Pic from dConstruct 2008


April 06, 2009

edinburghmsc: via @sbayne: today's favourite word: luminescence

edinburghmsc: via @sbayne: today's favourite word: luminescence


April 05, 2009

edinburghmsc: via @sbayne: today's favourite word: subterfuge

edinburghmsc: via @sbayne: today's favourite word: subterfuge


edinburghmsc: via @hamacleod: Seems to work, doesn't it?

edinburghmsc: via @hamacleod: Seems to work, doesn't it?


edinburghmsc: via @sbayne: right then....third go!

edinburghmsc: via @sbayne: right then....third go!


edinburghmsc: via @sbayne: drinking wine and checking email....

edinburghmsc: via @sbayne: drinking wine and checking email....


edinburghmsc: via @hamacleod: Wrong - the message was from Jen *to* Sian. I'll get the idea eventually! :-

edinburghmsc: via @hamacleod: Wrong - the message was from Jen *to* Sian.

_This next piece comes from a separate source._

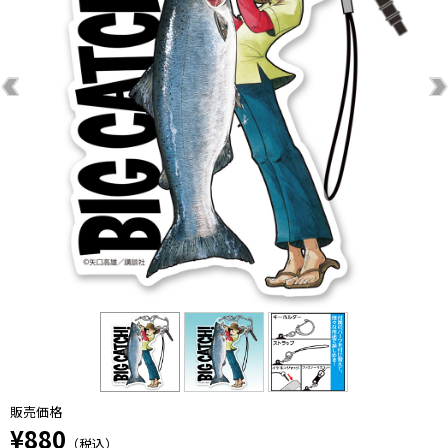
販売価格
¥880
（税込）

I'll get the idea eventually! :-


edinburghmsc: via @flittleton: is this working?!

edinburghmsc: via @flittleton: is this working?!


edinburghmsc: via @hamacleod: Message received from Sian to the group

edinburghmsc: via @hamacleod: Message received from Sian to the group


edinburghmsc: @sbayne not yet! - you need to write a message that starts with "d edinburghmsc", if you want it to be picked up here. j

edinburghmsc: @sbayne not yet! - you need to write a message that starts with "d edinburghmsc", if you want it to be picked up here. j


April 04, 2009

edinburghmsc: via @jar: you can buy unlocked iphones now, but they're about £600!

edinburghmsc: via @jar: you can buy unlocked iphones now, but they're about £600!